• Task description: Show only those lines of the entries where the string "Spotify" is found.

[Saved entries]
+ + + +

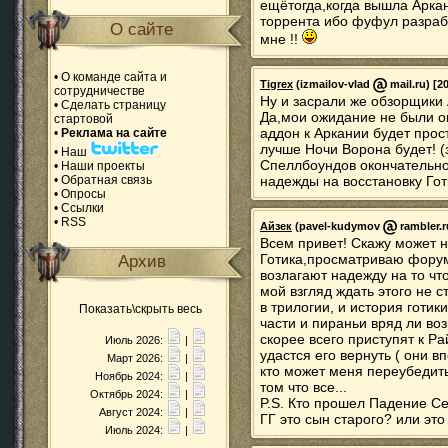
ещётогда,когда вышла Аркан
торрента ибо фуфул разраба
О сайте
мне !!
•
О команде сайта и
Tigrex
(izmailov-vlad
mail.ru) [2
сотрудничестве
Ну и засрали же обзорщики
•
Сделать страницу
Да,мои ожидание не были о
стартовой
аддон к Аркании будет прост
•
Реклама на сайте
лучше Ночи Ворона будет! (
•
Наш
Спеллбоундов окончательно
•
Наши проекты
•
Обратная связь
надежды на восстановку Гот
•
Опросы
•
Ссылки
•
RSS
Айзек
(pavel-kudymov
rambler.r
Всем привет! Скажу может н
Готика,просматриваю фору
Архив
возлагают надежду на то что
мой взгляд ждать этого не 
в трилогии, и история готики
Показать\скрыть весь
части и пираньи вряд ли воз
скорее всего приступят к Ра
Июль 2026:
|
удастся его вернуть ( они 
Март 2026:
|
кто может меня переубедить
Ноябрь 2024:
|
том что все...
Октябрь 2024:
|
P.S. Кто прошел Падение С
Август 2024:
|
ГГ это сын старого? или эт
Июль 2024:
|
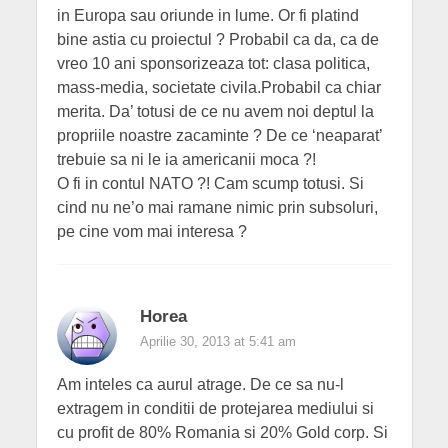
in Europa sau oriunde in lume. Or fi platind
bine astia cu proiectul ? Probabil ca da, ca de
vreo 10 ani sponsorizeaza tot: clasa politica,
mass-media, societate civila.Probabil ca chiar
merita. Da’ totusi de ce nu avem noi deptul la
propriile noastre zacaminte ? De ce ‘neaparat’
trebuie sa ni le ia americanii moca ?!
O fi in contul NATO ?! Cam scump totusi. Si
cind nu ne’o mai ramane nimic prin subsoluri,
pe cine vom mai interesa ?
Horea
Aprilie 30, 2013 at 5:41 am
Am inteles ca aurul atrage. De ce sa nu-l
extragem in conditii de protejarea mediului si
cu profit de 80% Romania si 20% Gold corp. Si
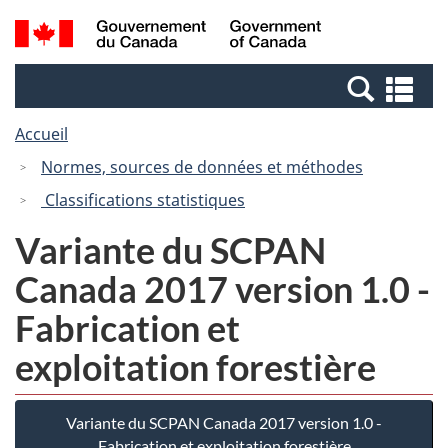
Passer
Passer
Recherche
/
au
à
et
Government
contenu
la
menus
of
Re
principal
version
Canada
et
HTML
Accueil
me
simplifiée
Normes, sources de données et méthodes
Classifications statistiques
Variante du SCPAN
Canada 2017 version 1.0 -
Fabrication et
exploitation forestière
Variante du SCPAN Canada 2017 version 1.0 -
Fabrication et exploitation forestière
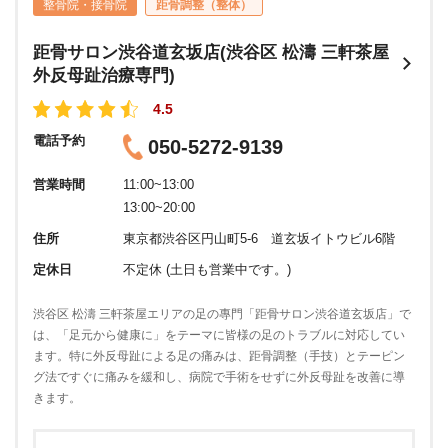
整骨院・接骨院
距骨調整（整体）
距骨サロン渋谷道玄坂店(渋谷区 松濤 三軒茶屋
外反母趾治療専門)
4.5
電話予約
050-5272-9139
営業時間
11:00~13:00
13:00~20:00
住所
東京都渋谷区円山町5-6 道玄坂イトウビル6階
定休日
不定休 (土日も営業中です。)
渋谷区 松濤 三軒茶屋エリアの足の專門「距骨サロン渋谷道玄坂店」で
は、「足元から健康に」をテーマに皆様の足のトラブルに対応してい
ます。特に外反母趾による足の痛みは、距骨調整（手技）とテーピン
グ法ですぐに痛みを緩和し、病院で手術をせずに外反母趾を改善に導
きます。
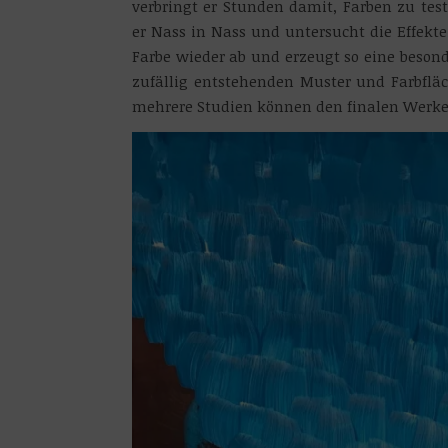
verbringt er Stunden damit, Farben zu te
er Nass in Nass und untersucht die Effekt
Farbe wieder ab und erzeugt so eine besond
zufällig entstehenden Muster und Farbfläch
mehrere Studien können den finalen Werk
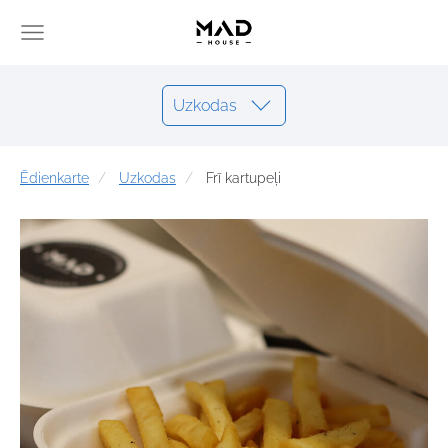
Uzkodas
Ēdienkarte
Uzkodas
Frī kartupeļi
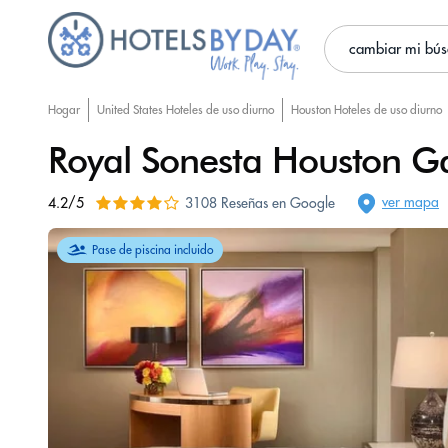
cambiar mi bú
Hogar
United States Hoteles de uso diurno
Houston Hoteles de uso diurno
Royal Sonesta Houston Ga
ver mapa
4.2/5
3108 Reseñas en Google
Pase de piscina incluido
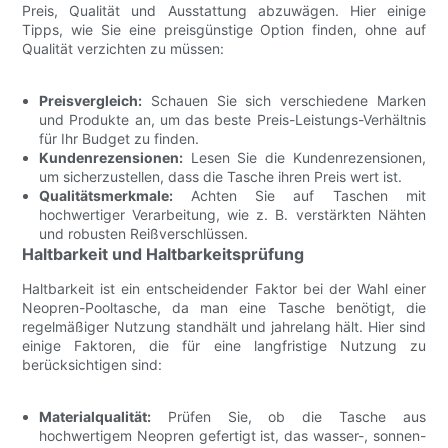
Preis, Qualität und Ausstattung abzuwägen. Hier einige
Tipps, wie Sie eine preisgünstige Option finden, ohne auf
Qualität verzichten zu müssen:
Preisvergleich:
Schauen Sie sich verschiedene Marken
und Produkte an, um das beste Preis-Leistungs-Verhältnis
für Ihr Budget zu finden.
Kundenrezensionen:
Lesen Sie die Kundenrezensionen,
um sicherzustellen, dass die Tasche ihren Preis wert ist.
Qualitätsmerkmale:
Achten Sie auf Taschen mit
hochwertiger Verarbeitung, wie z. B. verstärkten Nähten
und robusten Reißverschlüssen.
Haltbarkeit und Haltbarkeitsprüfung
Haltbarkeit ist ein entscheidender Faktor bei der Wahl einer
Neopren-Pooltasche, da man eine Tasche benötigt, die
regelmäßiger Nutzung standhält und jahrelang hält. Hier sind
einige Faktoren, die für eine langfristige Nutzung zu
berücksichtigen sind:
Materialqualität:
Prüfen Sie, ob die Tasche aus
hochwertigem Neopren gefertigt ist, das wasser-, sonnen-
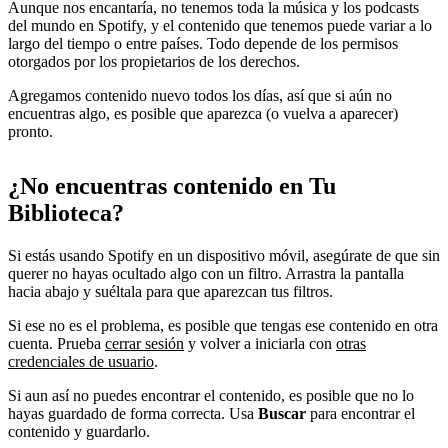
Aunque nos encantaría, no tenemos toda la música y los podcasts
del mundo en Spotify, y el contenido que tenemos puede variar a lo
largo del tiempo o entre países. Todo depende de los permisos
otorgados por los propietarios de los derechos.
Agregamos contenido nuevo todos los días, así que si aún no
encuentras algo, es posible que aparezca (o vuelva a aparecer)
pronto.
¿No encuentras contenido en Tu
Biblioteca?
Si estás usando Spotify en un dispositivo móvil, asegúrate de que sin
querer no hayas ocultado algo con un filtro. Arrastra la pantalla
hacia abajo y suéltala para que aparezcan tus filtros.
Si ese no es el problema, es posible que tengas ese contenido en otra
cuenta. Prueba
cerrar sesión
y volver a iniciarla con
otras
credenciales de usuario
.
Si aun así no puedes encontrar el contenido, es posible que no lo
hayas guardado de forma correcta. Usa
Buscar
para encontrar el
contenido y guardarlo.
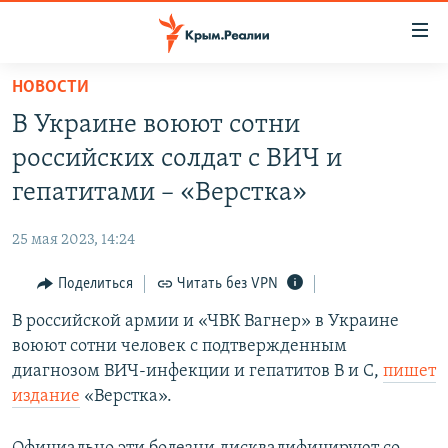
Доступность
ссылки
Вернуться
НОВОСТИ
к
НОВОСТИ
В Украине воюют сотни
основному
СПЕЦПРОЕКТЫ
содержанию
российских солдат с ВИЧ и
ВОДА
Вернутся
ГРУЗ 200
гепатитами – «Верстка»
к
ИСТОРИЯ
КАРТА ВОЕННЫХ ОБЪЕКТОВ КРЫМА
главной
25 мая 2023, 14:24
ЕЩЕ
11 ЛЕТ ОККУПАЦИИ КРЫМА. 11 ИСТОРИЙ СОПРОТИВЛЕНИЯ
навигации
Вернутся
Поделиться
Читать без VPN
РАДІО СВОБОДА
ИНТЕРАКТИВ
к
В российской армии и «ЧВК Вагнер» в Украине
КАК ОБОЙТИ БЛОКИРОВКУ
ИНФОГРАФИКА
поиску
воюют сотни человек с подтвержденным
ТЕЛЕПРОЕКТ КРЫМ.РЕАЛИИ
диагнозом ВИЧ-инфекции и гепатитов B и C,
пишет
Українською
издание
«Верстка».
СОВЕТЫ ПРАВОЗАЩИТНИКОВ
Qırımtatar
ПРОПАВШИЕ БЕЗ ВЕСТИ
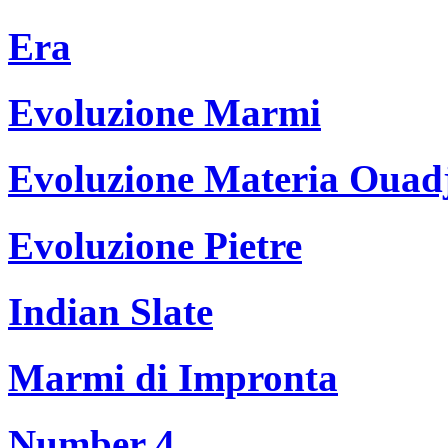
Era
Evoluzione Marmi
Evoluzione Materia Ouad
Evoluzione Pietre
Indian Slate
Marmi di Impronta
Number 4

+ + + +

• Task response:
del mundo en Spotify, y el contenido que tenemos puede variar a lo
Si estás usando Spotify en un dispositivo móvil, asegúrate de que sin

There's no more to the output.